Nike’s range of Vaporfly shoes are under intense review from a panel of experts at World Athletics after they sparked the biggest mass drop in road race running times in history.
Kenya’s Brigid Kosgei smashed Paula Redcliffe’s marathon record in Chicago, recording a time of 2hr 14min 4sec while wearing the Nike Vaporfly – which are set to be banned.
Eliud Kipchoge celebrates as he crosses the finish line in under two hours in Vienna last year
It is also understood shoes which sources at World Athletics believe to be a hybrid of the Vaporfly — and in which Kipchoge ran an unofficial sub-two-hour marathon in Vienna last year — will also be outlawed.
The contentious issue is the foam and carbon-fibre composition of the sole, which acts like a spring to help runners get the most forward push from each stride.
A technical body looking into the Nike shoes are set to deliver their findings at the end of this month.
But on Wednesday, Kipchoge has since defended the trainers by claiming there is no need for greater regulation as marathon times are down to the actual athlete running the race.
‘They are fair,’ the Kenyan told the Telegraph. ‘I trained hard.
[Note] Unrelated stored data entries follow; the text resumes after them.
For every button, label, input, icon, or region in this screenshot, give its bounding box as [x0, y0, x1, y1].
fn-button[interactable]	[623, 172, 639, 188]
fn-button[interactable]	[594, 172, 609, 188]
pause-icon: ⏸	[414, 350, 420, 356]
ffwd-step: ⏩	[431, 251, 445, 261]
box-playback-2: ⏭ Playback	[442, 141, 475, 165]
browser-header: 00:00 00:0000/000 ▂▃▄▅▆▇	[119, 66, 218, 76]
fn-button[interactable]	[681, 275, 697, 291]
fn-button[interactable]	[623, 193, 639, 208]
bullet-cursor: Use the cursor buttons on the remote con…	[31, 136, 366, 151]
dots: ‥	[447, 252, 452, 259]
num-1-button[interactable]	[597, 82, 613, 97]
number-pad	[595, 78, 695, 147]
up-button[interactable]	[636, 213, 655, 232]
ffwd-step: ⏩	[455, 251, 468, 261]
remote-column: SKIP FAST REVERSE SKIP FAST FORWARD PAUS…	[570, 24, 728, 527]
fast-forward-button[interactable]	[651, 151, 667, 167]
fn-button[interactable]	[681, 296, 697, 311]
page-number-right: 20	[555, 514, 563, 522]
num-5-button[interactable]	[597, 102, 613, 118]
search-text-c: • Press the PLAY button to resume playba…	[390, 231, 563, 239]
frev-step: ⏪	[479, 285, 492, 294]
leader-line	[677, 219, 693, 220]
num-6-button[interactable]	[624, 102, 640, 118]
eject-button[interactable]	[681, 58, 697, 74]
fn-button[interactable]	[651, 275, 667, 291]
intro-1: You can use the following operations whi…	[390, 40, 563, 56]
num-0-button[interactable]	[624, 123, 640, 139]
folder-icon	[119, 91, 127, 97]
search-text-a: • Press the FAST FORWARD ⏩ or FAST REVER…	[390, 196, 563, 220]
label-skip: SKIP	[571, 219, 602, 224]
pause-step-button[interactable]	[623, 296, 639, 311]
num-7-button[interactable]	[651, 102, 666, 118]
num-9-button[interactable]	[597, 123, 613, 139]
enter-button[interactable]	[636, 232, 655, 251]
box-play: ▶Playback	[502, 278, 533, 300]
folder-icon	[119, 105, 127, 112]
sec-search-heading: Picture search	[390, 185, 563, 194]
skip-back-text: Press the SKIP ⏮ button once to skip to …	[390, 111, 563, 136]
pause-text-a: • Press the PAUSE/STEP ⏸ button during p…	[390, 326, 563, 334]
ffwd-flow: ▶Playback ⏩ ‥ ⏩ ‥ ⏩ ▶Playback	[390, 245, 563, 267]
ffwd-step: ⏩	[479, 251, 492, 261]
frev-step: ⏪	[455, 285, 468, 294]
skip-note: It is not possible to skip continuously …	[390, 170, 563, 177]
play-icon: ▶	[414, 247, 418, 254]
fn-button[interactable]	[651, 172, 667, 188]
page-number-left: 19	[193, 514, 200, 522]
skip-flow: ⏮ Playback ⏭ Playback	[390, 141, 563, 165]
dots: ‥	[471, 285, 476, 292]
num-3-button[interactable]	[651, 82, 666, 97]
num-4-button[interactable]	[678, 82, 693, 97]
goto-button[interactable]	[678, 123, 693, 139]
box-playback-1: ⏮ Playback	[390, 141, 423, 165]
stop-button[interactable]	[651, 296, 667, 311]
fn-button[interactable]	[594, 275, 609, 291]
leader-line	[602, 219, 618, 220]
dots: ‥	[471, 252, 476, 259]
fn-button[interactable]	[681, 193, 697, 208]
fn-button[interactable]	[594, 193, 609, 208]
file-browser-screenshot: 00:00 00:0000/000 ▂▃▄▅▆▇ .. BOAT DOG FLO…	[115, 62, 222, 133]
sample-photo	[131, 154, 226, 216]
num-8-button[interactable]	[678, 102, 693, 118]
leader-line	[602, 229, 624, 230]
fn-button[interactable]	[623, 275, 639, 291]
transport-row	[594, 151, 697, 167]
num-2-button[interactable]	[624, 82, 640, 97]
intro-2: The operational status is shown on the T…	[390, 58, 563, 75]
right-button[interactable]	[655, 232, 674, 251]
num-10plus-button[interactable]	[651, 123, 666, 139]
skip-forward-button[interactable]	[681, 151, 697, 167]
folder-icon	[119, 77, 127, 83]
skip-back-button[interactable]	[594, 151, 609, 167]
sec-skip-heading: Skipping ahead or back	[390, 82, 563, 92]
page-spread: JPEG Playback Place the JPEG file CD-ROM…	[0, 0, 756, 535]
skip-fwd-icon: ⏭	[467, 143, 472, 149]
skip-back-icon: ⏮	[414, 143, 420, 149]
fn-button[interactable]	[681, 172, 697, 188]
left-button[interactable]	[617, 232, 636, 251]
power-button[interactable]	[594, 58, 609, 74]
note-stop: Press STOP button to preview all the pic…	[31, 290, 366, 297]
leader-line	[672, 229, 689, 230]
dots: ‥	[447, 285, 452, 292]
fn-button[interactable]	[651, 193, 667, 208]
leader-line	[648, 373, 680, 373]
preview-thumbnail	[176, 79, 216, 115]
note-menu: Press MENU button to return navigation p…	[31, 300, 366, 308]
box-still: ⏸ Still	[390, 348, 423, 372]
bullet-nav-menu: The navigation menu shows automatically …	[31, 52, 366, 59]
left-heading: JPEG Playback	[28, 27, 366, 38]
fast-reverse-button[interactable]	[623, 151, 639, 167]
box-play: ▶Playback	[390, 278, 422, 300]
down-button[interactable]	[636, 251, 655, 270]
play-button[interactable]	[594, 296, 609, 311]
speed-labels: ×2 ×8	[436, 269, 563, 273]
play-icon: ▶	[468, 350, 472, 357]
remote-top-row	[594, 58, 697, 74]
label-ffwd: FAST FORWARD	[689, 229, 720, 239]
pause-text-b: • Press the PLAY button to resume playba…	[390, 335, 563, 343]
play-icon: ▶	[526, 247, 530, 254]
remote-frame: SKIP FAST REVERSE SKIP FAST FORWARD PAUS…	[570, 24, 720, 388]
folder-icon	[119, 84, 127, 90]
Technology is growing and we can’t deny it – we must go with technology.
‘In Formula 1, Pirelli issues the tyres to all the cars but Mercedes are the best one. Why? It’s the engine. It’s the person.
‘So for those that are against the shoe, it’s the person who is running, not the shoe. It’s the person driving, not the person making the tyres.’
A moratorium is being considered by World Athletics, which may see records stand despite likely bans for the shoes.